"Ingiusto non ricordare", si dice nella prima pagina del primo racconto (Il dolore del marmo): il ricordo può essere anche intollerabile, ma trasformarlo in narrazione e relazione è indispensabile; questa è la sfida raccolta dai protagonisti di tutte le storie.
Nel secondo racconto (La macchina), un personaggio descrive a un altro l'importanza del "da che parte stare" rispetto al "con chi stare". Ma la straordinaria intensità del libro sta nel fatto che quell'invito non venga seguìto. Se esistono gli atti di superamento delle barriere, che portano al contatto col portatore di quelle memorie inaccettabili, questi atti si basano (e mi vengono in mente Mark Twain e l'"empatia" di cui parlava Dick) su una scelta nata dal rapporto diretto con l'altro concreto, non sull'ideologia o su scelte di campo razionali e astratte.
In questo senso, la presenza centrale e unificante, che ritorna a volte con diverse, molteplici maschere, è quella di Ain, dottoressa che entra in contatto con molte di quelle vittime, figura utopica di guaritrice che cerca di riparare il cielo e il mondo, e comincia dai corpi. Resto convinto che un giorno sarebbe bello leggere la sua storia personale, sapere come abbia iniziato la sua carriera, in quali circostanze sia maturata la sua scelta.
La dottoressa, si dice in Ain: Del nome dei numeri e della riparazione del cielo, agisce in un "centro medico" situato "fra la miniera e la città" e incontra persone che ci sono finite dentro, portandosi dietro anche "le fratture dell'anima". C'è qualcosa di simile fra le geografie urbanistiche e quelle intime. Sono quelle fratture che il libro esplora. E forse la domanda principale, che Primo Levi, prima di ogni altri, ci ha insegnato a chiedere (a chiedere a noi stessi) è: esistono parti del cielo che non possono e non devono essere riparate? Parlare di alcune divisioni è possibile, superarle non lo è. Per questo motivo diventa davvero importante la storia implicita di Ain: perché, dopo tutto, non credo che quella sia la prima volta che lei ha incontrato "dal vero il nemico".

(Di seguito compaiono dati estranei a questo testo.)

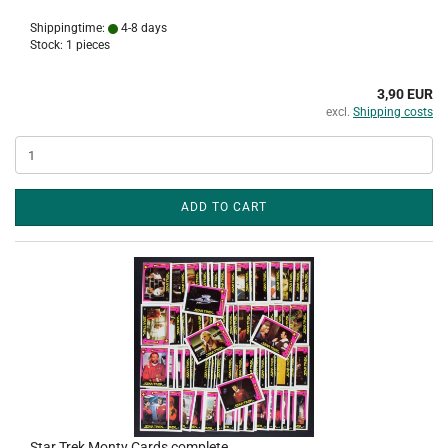
Shippingtime:
4-8 days
Stock: 1 pieces
3,90 EUR
excl.
Shipping costs
ADD TO CART
Star Trek Monty Cards complete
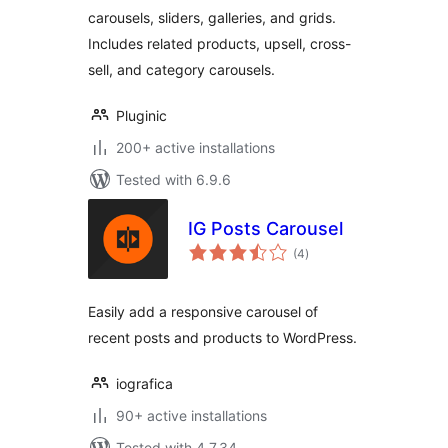
WooCommerce
carousels, sliders, galleries, and grids.
Includes related products, upsell, cross-
sell, and category carousels.
Pluginic
200+ active installations
Tested with 6.9.6
IG Posts Carousel
total
(4
)
ratings
Easily add a responsive carousel of
recent posts and products to WordPress.
iografica
90+ active installations
Tested with 4.7.34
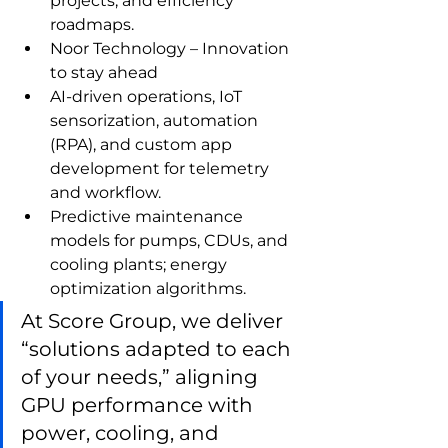
projects, and efficiency 
roadmaps.
Noor Technology – Innovation 
to stay ahead
AI‑driven operations, IoT 
sensorization, automation 
(RPA), and custom app 
development for telemetry 
and workflow.
Predictive maintenance 
models for pumps, CDUs, and 
cooling plants; energy 
optimization algorithms.
At Score Group, we deliver 
“solutions adapted to each 
of your needs,” aligning 
GPU performance with 
power, cooling, and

E dunque, quali sono le sue fratture? Come è arrivata lì, da persona di potere? Voglio chiedermelo perché è proprio un atto di potere - di potere semidivino - quello che lei compie alla fine di La discesa interrotta dal rosa e dal blu, decidendo di "staccare il collegamento fra mente e corpo" di Tolmos, sopravvissuto all'orrore. Vincendo le istintive diffidenze a cui il cinismo imperante mi ha abituato, devo interrogarmi mentre leggo, e leggere quella soluzione (in cui Ain assume il ruolo di dea ex machina, sconfiggendo il dolore) non come una consolazione ma come un invito a tornare a concepire la possibilità che la distopia possa avere un termine, che un altro mondo sia possibile.

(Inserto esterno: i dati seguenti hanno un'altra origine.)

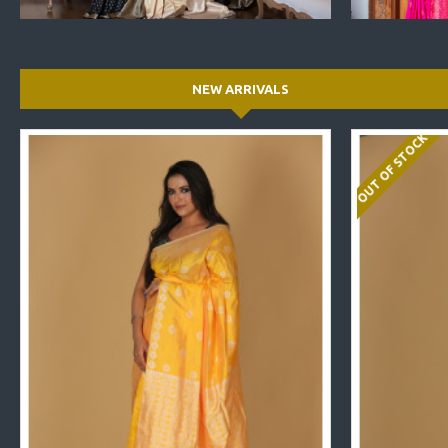
NEW ARRIVALS
OUT OF STOCK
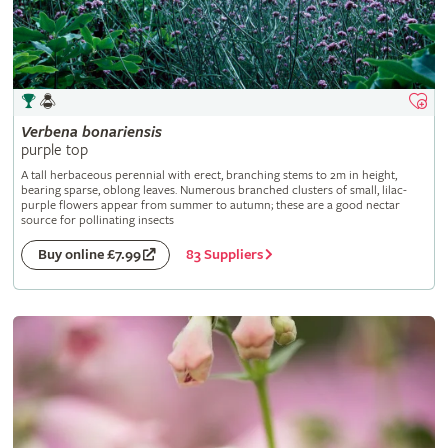
Verbena
bonariensis
purple top
A tall herbaceous perennial with erect, branching stems to 2m in height,
bearing sparse, oblong leaves. Numerous branched clusters of small, lilac-
purple flowers appear from summer to autumn; these are a good nectar
source for pollinating insects
83 Suppliers
Buy online £7.99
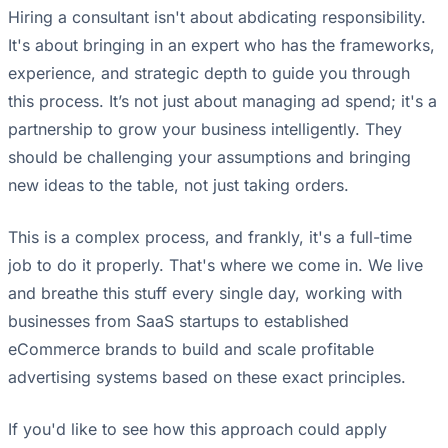
Hiring a consultant isn't about abdicating responsibility.
It's about bringing in an expert who has the frameworks,
experience, and strategic depth to guide you through
this process. It’s not just about managing ad spend; it's a
partnership to grow your business intelligently. They
should be challenging your assumptions and bringing
new ideas to the table, not just taking orders.
This is a complex process, and frankly, it's a full-time
job to do it properly. That's where we come in. We live
and breathe this stuff every single day, working with
businesses from SaaS startups to established
eCommerce brands to build and scale profitable
advertising systems based on these exact principles.
If you'd like to see how this approach could apply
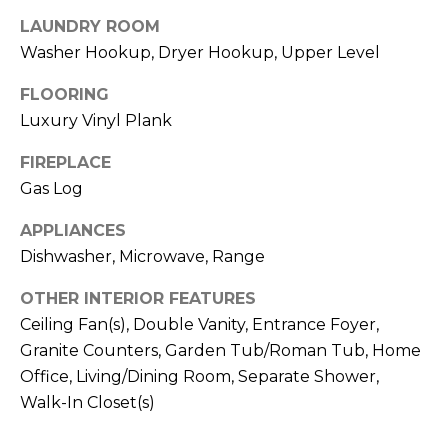
b
t
LAUNDRY ROOM
o
o
Washer Hookup, Dryer Hookup, Upper Level
y
r
o
FLOORING
u
h
Luxury Vinyl Plank
a
o
FIREPLACE
s
s
Gas Log
o
o
APPLIANCES
d
o
Dishwasher, Microwave, Range
n
s
a
OTHER INTERIOR FEATURES
s
Ceiling Fan(s), Double Vanity, Entrance Foyer,
w
T
Granite Counters, Garden Tub/Roman Tub, Home
e
e
Office, Living/Dining Room, Separate Shower,
c
Walk-In Closet(s)
a
s
n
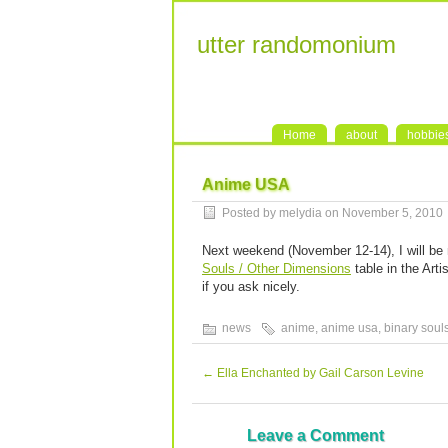
utter randomonium
Home
about
hobbie
Anime USA
Posted by melydia on November 5, 2010
Next weekend (November 12-14), I will be
Souls / Other Dimensions
table in the Arti
if you ask nicely.
news
anime
,
anime usa
,
binary soul
←
Ella Enchanted by Gail Carson Levine
Leave a Comment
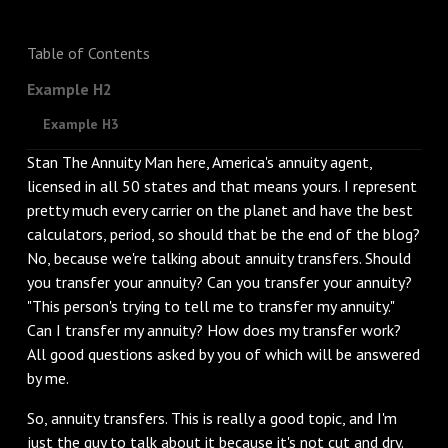
Table of Contents
Example H2
Example H3
Stan The Annuity Man here, America's annuity agent,
licensed in all 50 states and that means yours. I represent
pretty much every carrier on the planet and have the best
calculators, period, so should that be the end of the blog?
No, because we're talking about annuity transfers. Should
you transfer your annuity? Can you transfer your annuity?
"This person's trying to tell me to transfer my annuity."
Can I transfer my annuity? How does my transfer work?
All good questions asked by you of which will be answered
by me.
‌So, annuity transfers. This is really a good topic, and I'm
just the guy to talk about it because it's not cut and dry.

Molte di queste cose, e molte altre, le troviamo nel conclusivo romanzo breve Una cronaca manichea, costruito, come i precedenti racconti, come storia a più voci. E anche quella scelta ha un senso profondo: se la tortura vuol essere un modo per "scrivere" nei corpi altrui una voce di potere, qui le voci sono multiple. Entra in ballo, e giustamente, la schiavitù, la violenza sul corpo e sulla persona trasformata in orrenda normalità sociale. C'è la memoria come fonte di resistenza. Ci sono i conflitti nati dalla permeabilità dei "limiti", metaforici e reali, a volte indebiti e a volte necessari: la più originale di tutte le sottotrame che affollano il romanzo è l'accenno ai cyborg come entità intermedia fra persone e schiavi, che le fratture se le portano addosso dentro il corpo (e continuo a pensare a un dimenticato fumetto della serie Deathlok della Marvel Comics, The Souls of Cyber-Folk, del 1991, degli afroamericani Dwayne McDuffie e Denys Cowan, e a un bellissimo racconto mai tradotto di Maureen F. McHugh, Nekropolis, uscito su Asimov's nel 1994). C'è la violenza della schiavitù come centro della società, da rimuovere dal mondo ma impossibile da rimuovere dall'esperienza di chi l'ha vissuta; c'è da chiedersi come la racconterebbe lui quella storia, e come la racconterebbe Tolmos la storia di Ain?. C'è la violenza come spettacolo (l'esposizione del condannato). Insopprimibile, c'è il bisogno di raccontare, che è innanzitutto un bisogno di bellezza, di una integrità da (ri)costruire, letteralmente, un pezzo alla volta.